Still, Arnhart and others have argued that scientists shouldn't be as reluctant to discuss the issue in their classrooms, if only to bring it out into the open and expose the arguments to scrutiny.
"I cannot imagine teaching high school evolution sections by muzzling the students from mentioning creationism in many stripes, all based upon religion," said William B. Provine, the Andrew H. and James S. Tisch Distinguished University Professor in evolutionary biology at Cornell University, in an e-mail. "Thus I recommend to students to raise the issues they consider important in their science classes. The teacher does not teach ID. They do and other students do respond to student comments. If you wish to have a revolution in the teaching of evolution in high schools, this is the way to do it legally, and improve the quality of the class."

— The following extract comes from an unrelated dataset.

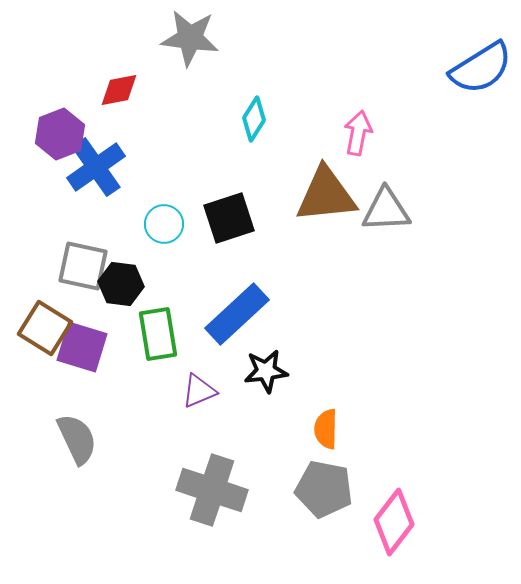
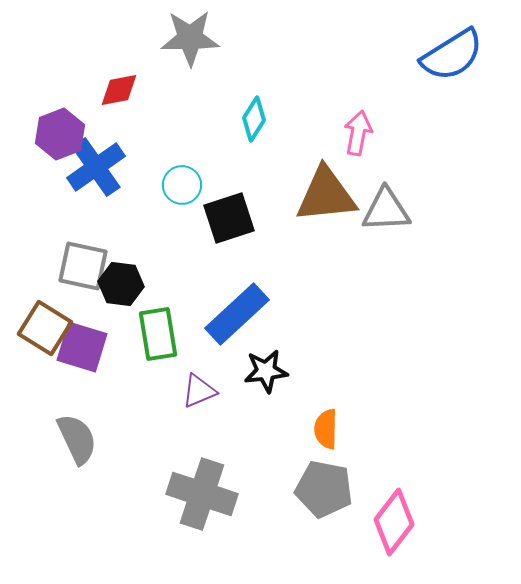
gray star: rotated 8 degrees counterclockwise
blue semicircle: moved 29 px left, 13 px up
cyan circle: moved 18 px right, 39 px up
gray cross: moved 10 px left, 4 px down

Professors have no such restrictions on what they can teach, and a similar approach could presumably be applied in college classes.
"I’ve had the experience of teaching students where we’ve talked about evolutionary theory and these kinds of debates ... and I ask them, What happens in your biology classes when this comes up? And their answer is, We keep our mouths shut," Arnhart recounted. "That is, they are told we will not permit you to discuss this. This is not a permissible debate in this science class."